Republicans: Republicans legislators have stayed consistent in their opposition to the deal. They believe, similar to Trump’s views, that it is not a proper long-term solution and doesn’t address enough concerns regarding Iran. Some parts of the deal do expire by 2030 or before then. By 2025, Iran would be able to start building more efficient centrifuges and restart Research & Development regarding centrifuges, and by 2030, start building more centrifuges.
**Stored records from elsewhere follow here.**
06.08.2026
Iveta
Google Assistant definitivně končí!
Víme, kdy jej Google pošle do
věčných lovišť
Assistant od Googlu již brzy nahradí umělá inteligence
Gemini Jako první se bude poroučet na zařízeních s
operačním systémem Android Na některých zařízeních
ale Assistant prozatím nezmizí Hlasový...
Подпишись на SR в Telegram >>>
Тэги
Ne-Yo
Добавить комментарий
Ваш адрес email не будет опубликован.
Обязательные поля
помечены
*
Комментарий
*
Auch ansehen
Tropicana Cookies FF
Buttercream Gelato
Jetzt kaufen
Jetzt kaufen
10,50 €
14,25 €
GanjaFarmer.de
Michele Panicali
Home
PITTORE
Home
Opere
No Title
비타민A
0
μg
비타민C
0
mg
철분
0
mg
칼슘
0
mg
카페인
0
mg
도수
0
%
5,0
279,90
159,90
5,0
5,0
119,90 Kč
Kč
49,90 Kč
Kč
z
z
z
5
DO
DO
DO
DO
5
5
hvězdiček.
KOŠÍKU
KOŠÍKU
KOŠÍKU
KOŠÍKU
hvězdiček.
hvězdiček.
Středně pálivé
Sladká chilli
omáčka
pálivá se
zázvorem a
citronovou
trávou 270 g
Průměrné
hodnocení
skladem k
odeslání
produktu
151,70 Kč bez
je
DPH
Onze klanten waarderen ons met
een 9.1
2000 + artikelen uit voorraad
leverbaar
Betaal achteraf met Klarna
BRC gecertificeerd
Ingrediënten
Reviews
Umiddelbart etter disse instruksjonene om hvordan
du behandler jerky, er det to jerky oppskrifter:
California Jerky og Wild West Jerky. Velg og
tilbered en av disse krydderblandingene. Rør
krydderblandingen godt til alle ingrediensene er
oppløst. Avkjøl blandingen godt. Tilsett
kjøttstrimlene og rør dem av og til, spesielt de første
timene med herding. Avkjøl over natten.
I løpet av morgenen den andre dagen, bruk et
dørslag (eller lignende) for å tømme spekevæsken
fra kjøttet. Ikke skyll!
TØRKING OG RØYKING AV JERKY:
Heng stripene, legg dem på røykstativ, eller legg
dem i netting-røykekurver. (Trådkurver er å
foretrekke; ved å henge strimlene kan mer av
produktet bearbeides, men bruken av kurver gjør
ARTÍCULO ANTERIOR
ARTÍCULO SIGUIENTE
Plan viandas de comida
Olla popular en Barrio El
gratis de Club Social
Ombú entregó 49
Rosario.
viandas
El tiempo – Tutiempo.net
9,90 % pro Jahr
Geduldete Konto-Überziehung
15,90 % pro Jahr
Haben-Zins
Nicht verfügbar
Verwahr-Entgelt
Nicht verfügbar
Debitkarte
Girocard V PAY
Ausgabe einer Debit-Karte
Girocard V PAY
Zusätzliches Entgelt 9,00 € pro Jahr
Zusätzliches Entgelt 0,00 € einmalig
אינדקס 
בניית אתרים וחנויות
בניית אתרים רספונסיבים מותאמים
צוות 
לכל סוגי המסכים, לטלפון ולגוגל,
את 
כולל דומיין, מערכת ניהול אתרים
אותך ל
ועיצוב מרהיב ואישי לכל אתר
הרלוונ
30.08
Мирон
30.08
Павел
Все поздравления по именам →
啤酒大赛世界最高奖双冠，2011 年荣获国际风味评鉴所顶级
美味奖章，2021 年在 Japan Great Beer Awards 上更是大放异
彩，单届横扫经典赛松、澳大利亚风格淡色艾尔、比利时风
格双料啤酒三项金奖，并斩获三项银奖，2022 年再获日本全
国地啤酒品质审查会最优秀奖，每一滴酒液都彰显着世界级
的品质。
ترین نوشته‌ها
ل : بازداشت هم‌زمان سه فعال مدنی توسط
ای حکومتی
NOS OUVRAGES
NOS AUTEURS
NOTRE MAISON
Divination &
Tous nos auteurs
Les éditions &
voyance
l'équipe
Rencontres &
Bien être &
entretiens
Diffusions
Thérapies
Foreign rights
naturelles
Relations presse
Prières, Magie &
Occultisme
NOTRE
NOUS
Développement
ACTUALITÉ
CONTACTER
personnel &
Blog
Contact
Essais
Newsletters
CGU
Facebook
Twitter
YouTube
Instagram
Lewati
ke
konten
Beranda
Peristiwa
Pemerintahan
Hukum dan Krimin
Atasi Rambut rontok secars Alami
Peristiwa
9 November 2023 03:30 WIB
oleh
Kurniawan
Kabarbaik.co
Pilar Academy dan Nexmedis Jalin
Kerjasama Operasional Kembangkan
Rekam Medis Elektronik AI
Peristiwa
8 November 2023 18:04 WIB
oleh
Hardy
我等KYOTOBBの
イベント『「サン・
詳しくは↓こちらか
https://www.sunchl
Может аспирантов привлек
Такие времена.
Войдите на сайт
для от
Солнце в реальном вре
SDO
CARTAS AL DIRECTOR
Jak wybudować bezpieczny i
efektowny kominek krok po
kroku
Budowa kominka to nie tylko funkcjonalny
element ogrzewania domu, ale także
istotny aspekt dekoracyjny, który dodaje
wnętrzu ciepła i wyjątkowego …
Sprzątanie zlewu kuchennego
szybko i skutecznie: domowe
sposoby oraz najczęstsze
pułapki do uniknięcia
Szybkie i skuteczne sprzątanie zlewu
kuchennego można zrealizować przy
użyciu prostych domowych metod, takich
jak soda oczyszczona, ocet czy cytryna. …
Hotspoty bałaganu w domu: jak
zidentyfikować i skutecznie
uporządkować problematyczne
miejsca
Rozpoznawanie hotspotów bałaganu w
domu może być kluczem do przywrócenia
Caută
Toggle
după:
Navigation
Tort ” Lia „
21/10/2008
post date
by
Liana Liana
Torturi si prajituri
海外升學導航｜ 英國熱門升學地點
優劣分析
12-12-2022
Republicans also want to draft additions to the deal that address concerns related to Iran’s ballistic missiles program and its aggressive military operations in multiple parts of the Middle East, such as Syria, Iraq, and Yemen.
Democrats: Democrats argue that as long as the supply of uranium is kept in check by inspectors, the Iranians will never have enough to make a bomb. The deal takes away 97% of Iran’s uranium, and the nation is allotted only 300 kg in uranium, which is well below the amount necessary for a bomb. In their eyes, Iranian involvement in the Middle East is a separate issue that needs a separate solution.
4: Will President Biden Re-Join This Nuclear Deal?
Definitely. He has stated his support for the Iranian Nuclear Deal early in his candidacy, and it remains one of his core foreign policies. Iranian President Hassan Rouhani has already called on President Biden to have American rejoin the deal.
- The 2015 Iranian Nuclear Deal, or Joint Comprehensive Plan of Action (JCPOA), is a culmination of diplomatic efforts between the P5+1 nations and Iran, which led to Iran laying down its nuclear weapons program in exchange for looser economic sanctions placed on the nation.
- America left the deal in 2018 in an attempt to force Iran to make more concessions in a new deal.
- This led to Iran breaking all regulation as part of the deal and continue its nuclear weapons program.
- Now, President Biden has stated his support in rejoining the JCPOA.